▶ [About this task]
From the entries below, gather each line containing the word "Front".

▶ [Input]
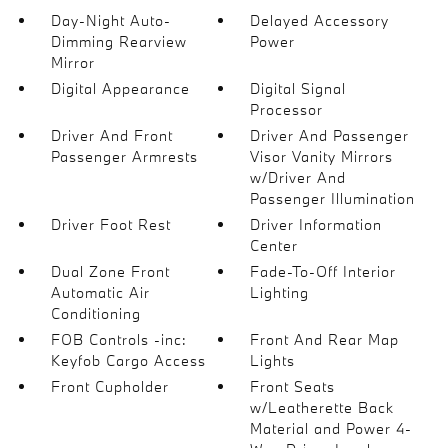
Day-Night Auto-
Delayed Accessory
Dimming Rearview
Power
Mirror
Digital Appearance
Digital Signal
Processor
Driver And Front
Driver And Passenger
Passenger Armrests
Visor Vanity Mirrors
w/Driver And
Passenger Illumination
Driver Foot Rest
Driver Information
Center
Dual Zone Front
Fade-To-Off Interior
Automatic Air
Lighting
Conditioning
FOB Controls -inc:
Front And Rear Map
Keyfob Cargo Access
Lights
Front Cupholder
Front Seats
w/Leatherette Back
Material and Power 4-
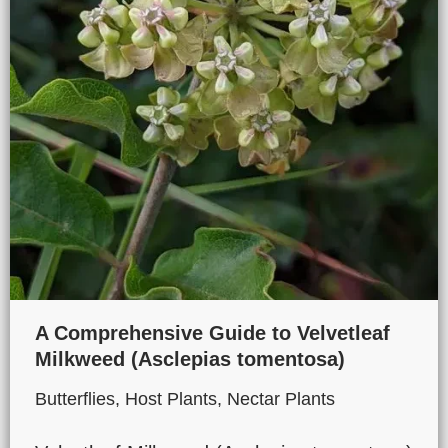
A Comprehensive Guide to Velvetleaf
Milkweed (Asclepias tomentosa)
Butterflies
,
Host Plants
,
Nectar Plants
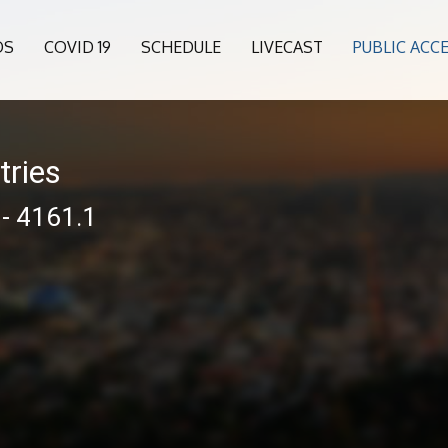
OS
COVID 19
SCHEDULE
LIVECAST
PUBLIC ACC
tries
 - 4161.1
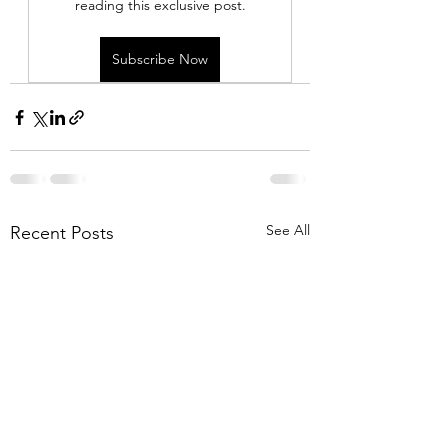
reading this exclusive post.
Subscribe Now
See All
Recent Posts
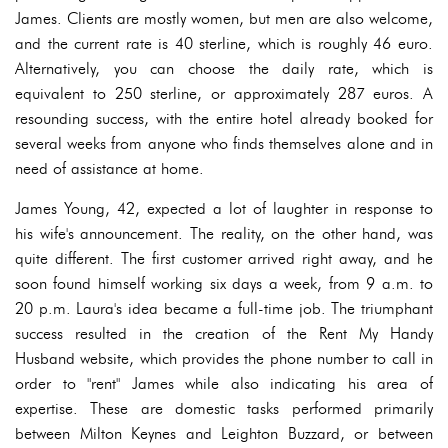
James. Clients are mostly women, but men are also welcome,
and the current rate is 40 sterline, which is roughly 46 euro.
Alternatively, you can choose the daily rate, which is
equivalent to 250 sterline, or approximately 287 euros. A
resounding success, with the entire hotel already booked for
several weeks from anyone who finds themselves alone and in
need of assistance at home.
James Young, 42, expected a lot of laughter in response to
his wife's announcement. The reality, on the other hand, was
quite different. The first customer arrived right away, and he
soon found himself working six days a week, from 9 a.m. to
20 p.m. Laura's idea became a full-time job. The triumphant
success resulted in the creation of the Rent My Handy
Husband website, which provides the phone number to call in
order to "rent" James while also indicating his area of
expertise. These are domestic tasks performed primarily
between Milton Keynes and Leighton Buzzard, or between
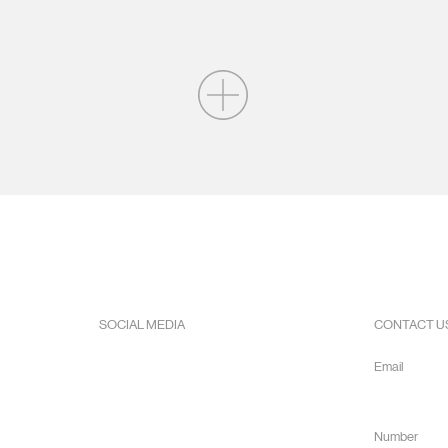
SOCIAL MEDIA
CONTACT U
Facebook
Email
Instagram
info@hope
Youtube
Number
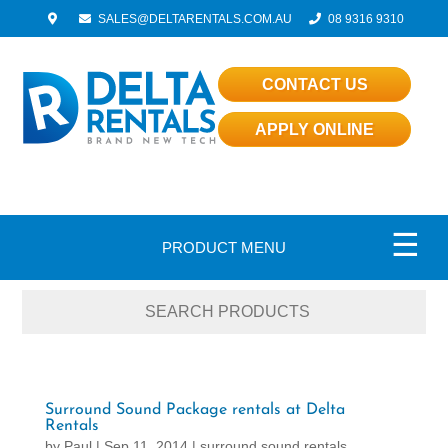
SALES@DELTARENTALS.COM.AU
08 9316 9310
CONTACT US
APPLY ONLINE
☰
PRODUCT MENU
Surround Sound Package rentals at Delta
Rentals
by
Paul
|
Sep 11, 2014
|
surround sound rentals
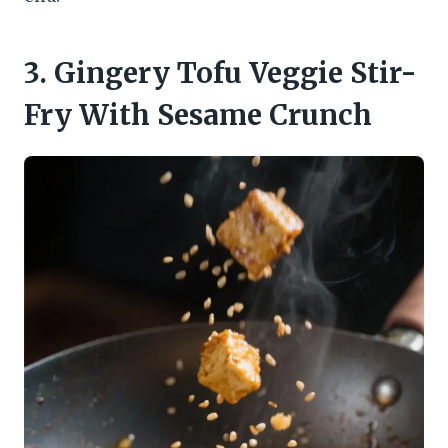
3. Gingery Tofu Veggie Stir-
Fry With Sesame Crunch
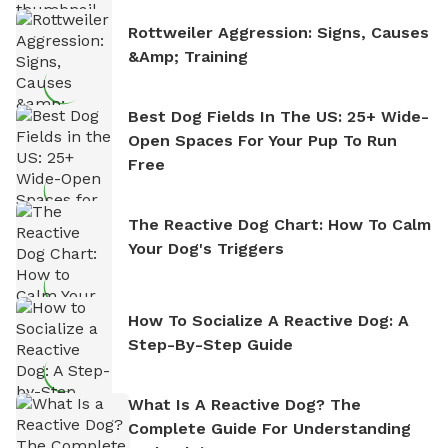
Rottweiler Aggression: Signs, Causes
&amp; Training
Best Dog Fields In The US: 25+ Wide-
Open Spaces For Your Pup To Run
Free
The Reactive Dog Chart: How To Calm
Your Dog's Triggers
How To Socialize A Reactive Dog: A
Step-By-Step Guide
What Is A Reactive Dog? The
Complete Guide For Understanding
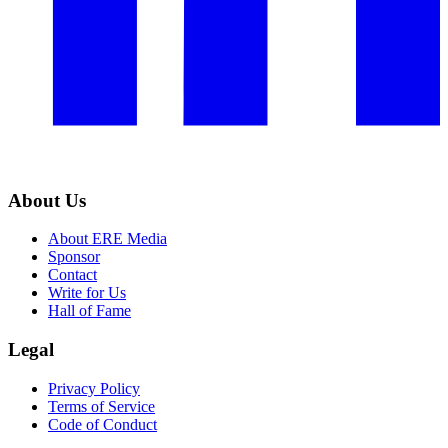
About Us
About ERE Media
Sponsor
Contact
Write for Us
Hall of Fame
Legal
Privacy Policy
Terms of Service
Code of Conduct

▶ [Exercise solution]
Driver And Front
Dual Zone Front
Front And Rear Map
Front Cupholder
Front Seats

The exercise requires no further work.